Tuesday Talks #4 with Dr Saloni Manwani


Dr Saloni Manwani is a practicing obstetrician and gynecologist with specialization in minimally invasive surgery and high risk medicine. She is a gold medalist in OBGYN. 

You are done with your medical studies and qualified to treat patients. But, you feel nervous and underconfident when you start your medical practice. Dr Saloni Manwani takes us through her experiences and gives useful tips to build the self-confidence in yourself. After all, a patient trusts a doctor who is confident.

When you started practising, how did you start trusting your skills while prescribing medicines to your patients?

During the initial period of your training period in India, you are not allowed to prescribe medicines. You work with a senior doctor and learn by observing what they prescribe to the patients in different situations. Them, you see how the patient responds during the follow-up visits. Since medicine is not black-and-white, you have to read in between the lines and understand what would work and what won’t work. After a few cases, you start prescribing yourself. Slowly, you will get better at the art & science of prescribing medicines.
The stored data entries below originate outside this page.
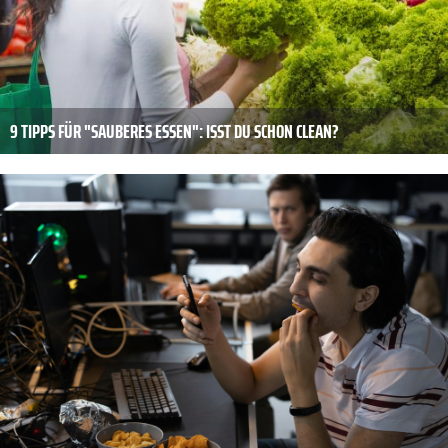
9 TIPPS FÜR "SAUBERES ESSEN": ISST DU SCHON CLEAN?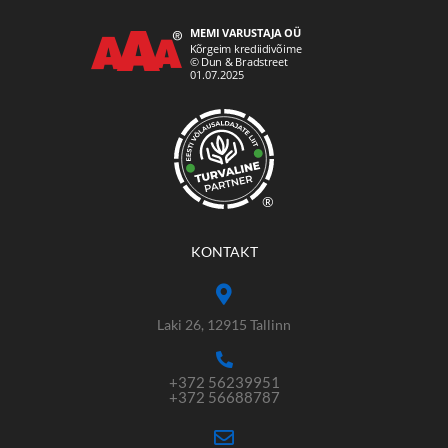
®
KONTAKT
Laki 26, 12915 Tallinn
+372 56239951
+372 56688787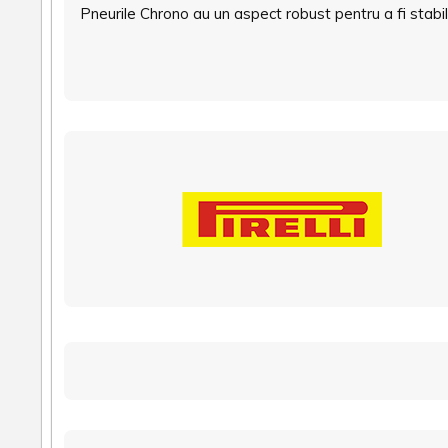
Pneurile Chrono au un aspect robust pentru a fi stabile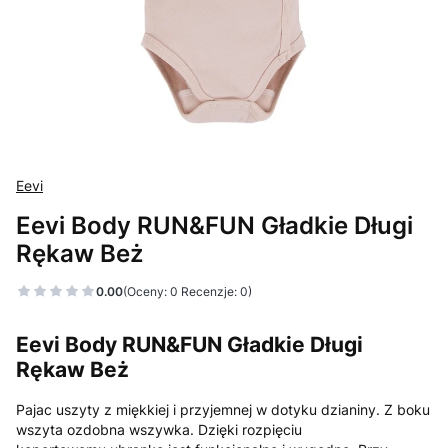
Eevi
Eevi Body RUN&FUN Gładkie Długi
Rękaw Beż
0.00
(Oceny: 0 Recenzje: 0)
Eevi Body RUN&FUN Gładkie Długi
Rękaw Beż
Pajac uszyty z miękkiej i przyjemnej w dotyku dzianiny. Z boku
wszyta ozdobna wszywka. Dzięki rozpięciu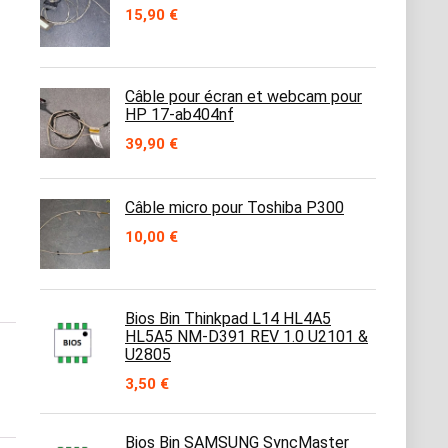
15,90
€
Câble pour écran et webcam pour
HP 17-ab404nf
39,90
€
Câble micro pour Toshiba P300
10,00
€
Bios Bin Thinkpad L14 HL4A5
HL5A5 NM-D391 REV 1.0 U2101 &
U2805
3,50
€
Bios Bin SAMSUNG SyncMaster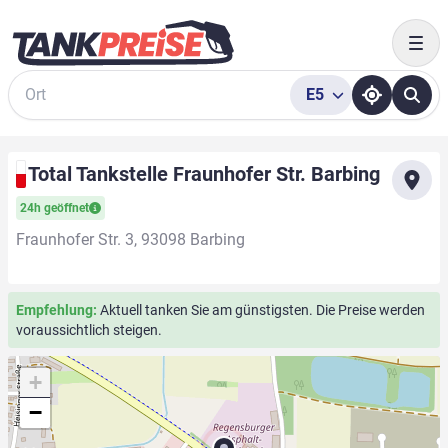
Togg
E5
Suche
Total Tankstelle Fraunhofer Str. Barbing
24h geöffnet
Fraunhofer Str. 3, 93098 Barbing
Empfehlung:
Aktuell tanken Sie am günstigsten. Die Preise werden
voraussichtlich steigen.
+
−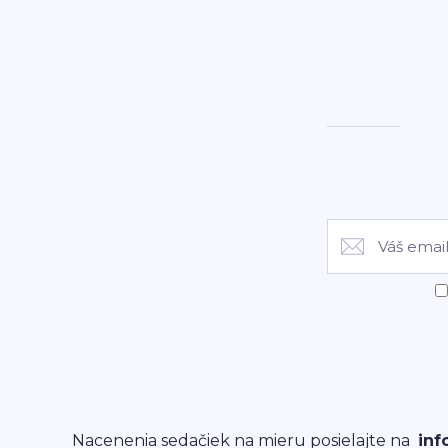
Nacenenia sedačiek na mieru posielajte na
inf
Do you remember the first time you used your surgical equipment? Were you nervous? How did you bring confidence in yourself for using them?

Yes, I vividly remember my first case in my residency as a gynaecologist; it was a C-section. The excitement of using surgical equipment for the first time overpowered my nervousness. But at the same time, I was fully aware that the weapons that can be destructive have to be used constructively. I had read up about the procedure to be sure about it. All of this boosted my confidence to successfully perform the procedures. After that, when the patient is happy, it assures you that you are using your surgical skills well.

What advice do you have for young doctors about trusting their skills, building self- confidence and handling their first case?

  • Observe and learn: Learn from everyone around you – doctors, nurses, OT technicians, etc.
  • Talk to your seniors: Whenever you feel nervous, take your seniors’ guidance.
  • Read up: If you know what you have to do, you win half the battle.
  • Experience is the best teacher: Make mistakes and learn with every case.
  • Focus on maximising patient experience: When the patient is grateful to you, it will build your confidence furthermore.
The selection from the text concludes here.